* What to work on: Starting from the line that holds "Раннее отцовство повышает риск", print every line through the end of the records, first and last included.

(Saved data entries)
++++++++++++++++++++

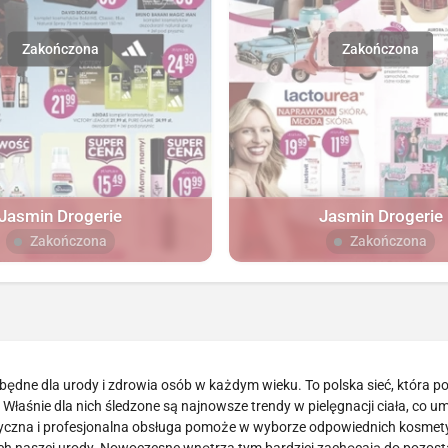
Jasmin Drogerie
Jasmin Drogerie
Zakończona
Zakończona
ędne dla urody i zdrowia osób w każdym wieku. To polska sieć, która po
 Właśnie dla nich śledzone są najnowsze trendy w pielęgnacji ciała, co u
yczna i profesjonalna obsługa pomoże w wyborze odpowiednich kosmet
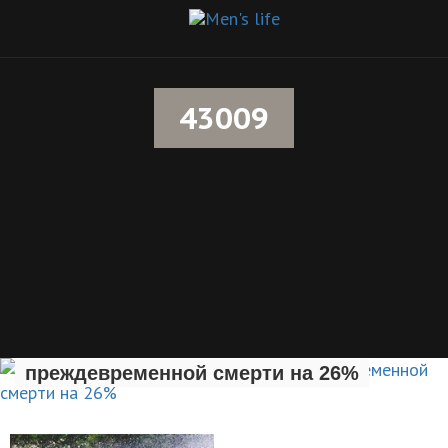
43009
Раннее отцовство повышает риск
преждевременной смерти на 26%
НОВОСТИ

++++++++++++++++++++

* Response to this task:
Раннее отцовство повышает риск
преждевременной смерти на 26%
НОВОСТИ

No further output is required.